Bayesian optimal experimental design provides a principled framework for selecting experimental settings that maximize obtained information. In this work, we focus on estimating the expected information gain in the setting where the differential entropy of the likelihood is either independent of the design or can be evaluated explicitly. This reduces the problem to maximum entropy estimation, alleviating several challenges inherent in expected information gain computation. Our study is motivated by large-scale inference problems, such as inverse problems, where the computational cost is dominated by expensive likelihood evaluations. We propose a computational approach in which the evidence density is approximated by a Monte Carlo or quasi-Monte Carlo surrogate, while the differential entropy is evaluated using standard methods without additional likelihood evaluations. We prove that this strategy achieves convergence rates that are comparable to, or better than, state-of-the-art methods for full expected information gain estimation, particularly when the cost of entropy evaluation is negligible. Moreover, our approach relies only on mild smoothness of the forward map and avoids stronger technical assumptions required in earlier work. We also present numerical experiments, which confirm our theoretical findings.

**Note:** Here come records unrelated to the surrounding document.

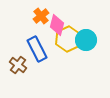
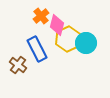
cyan circle: moved 3 px down
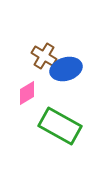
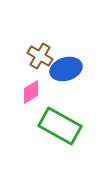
brown cross: moved 4 px left
pink diamond: moved 4 px right, 1 px up
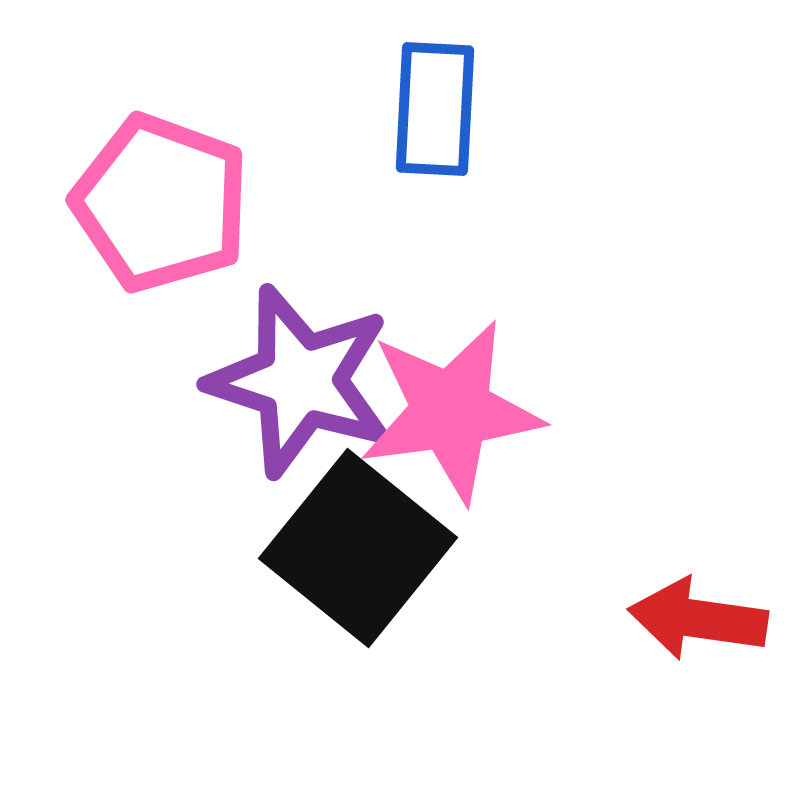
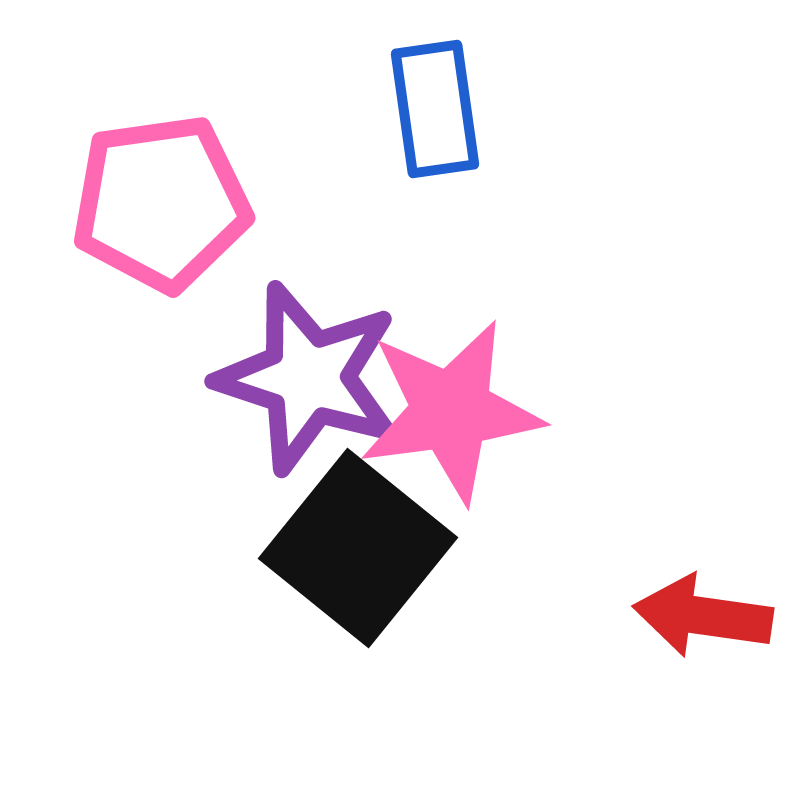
blue rectangle: rotated 11 degrees counterclockwise
pink pentagon: rotated 28 degrees counterclockwise
purple star: moved 8 px right, 3 px up
red arrow: moved 5 px right, 3 px up
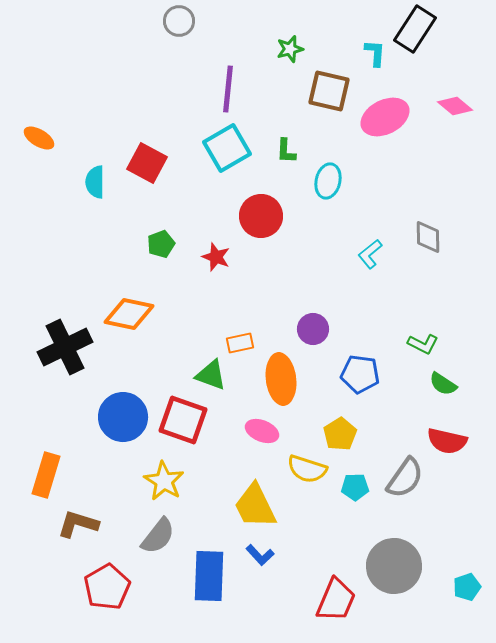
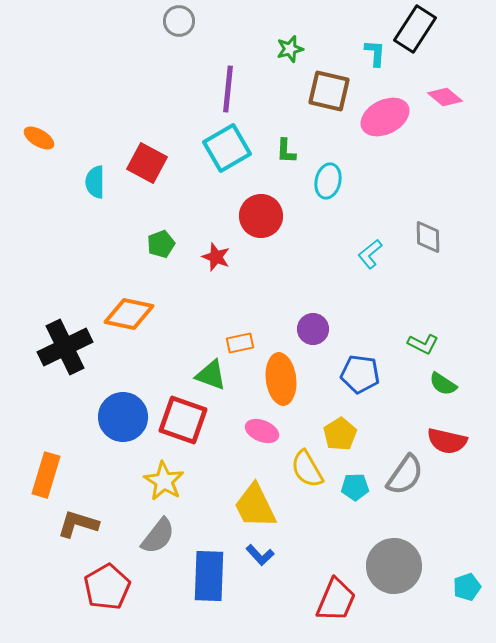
pink diamond at (455, 106): moved 10 px left, 9 px up
yellow semicircle at (307, 469): rotated 42 degrees clockwise
gray semicircle at (405, 478): moved 3 px up
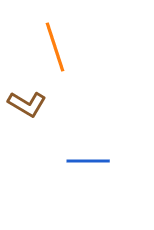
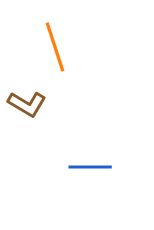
blue line: moved 2 px right, 6 px down
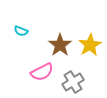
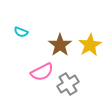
cyan semicircle: moved 1 px down
gray cross: moved 5 px left, 2 px down
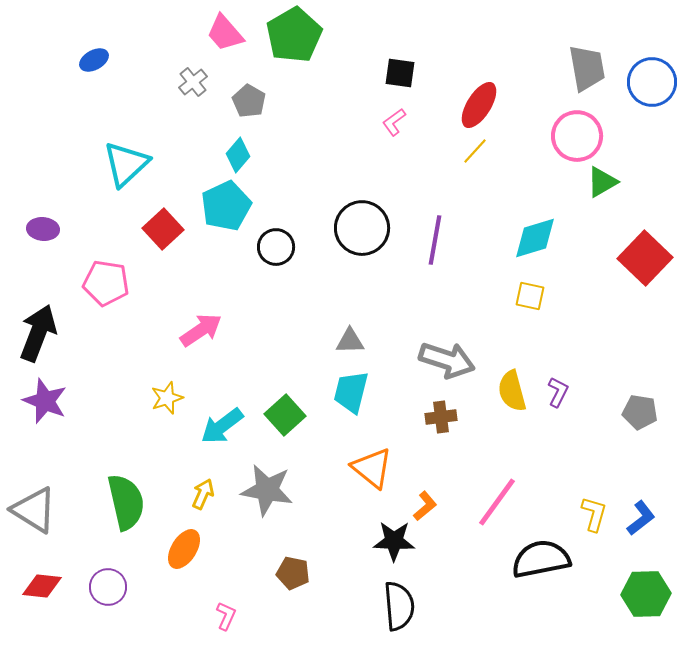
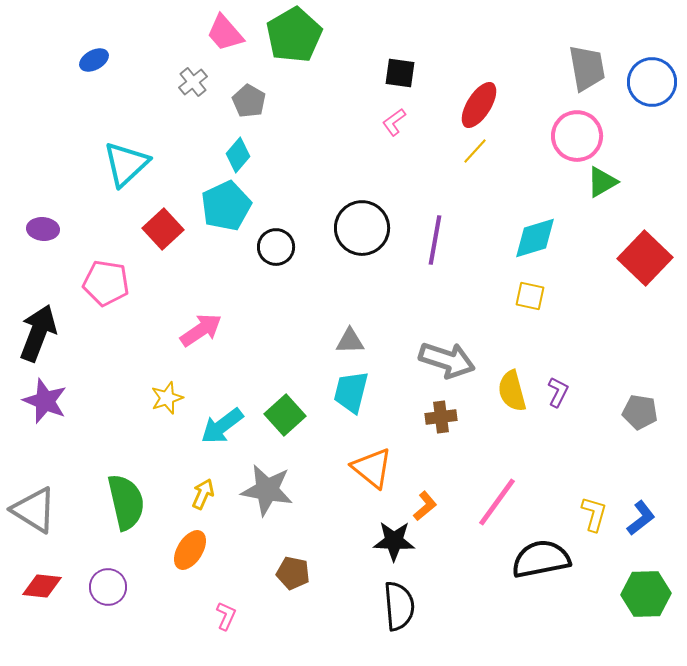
orange ellipse at (184, 549): moved 6 px right, 1 px down
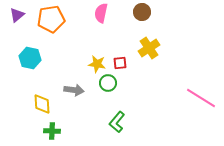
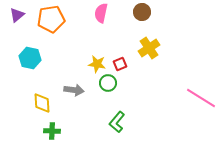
red square: moved 1 px down; rotated 16 degrees counterclockwise
yellow diamond: moved 1 px up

翻译：贝叶斯最优实验设计为选择能最大化获取信息的实验设置提供了原则性框架。本研究聚焦于在似然函数的微分熵与设计无关或可显式计算的情形下，估计期望信息增益。这将问题简化为最大熵估计，缓解了期望信息增益计算中固有的若干挑战。我们的研究受到大规模推断问题（如反问题）的推动，这类问题的计算成本主要来自昂贵的似然函数求值。我们提出一种计算方法：通过蒙特卡洛或拟蒙特卡洛代理近似证据密度，同时使用标准方法计算微分熵而无需额外的似然函数求值。我们证明该策略能达到与最先进的完整期望信息增益估计方法相当或更优的收敛速率，尤其在熵计算成本可忽略时。此外，我们的方法仅需前向映射满足温和光滑性条件，避免了早期工作中所需的更强技术假设。数值实验也验证了我们的理论结果。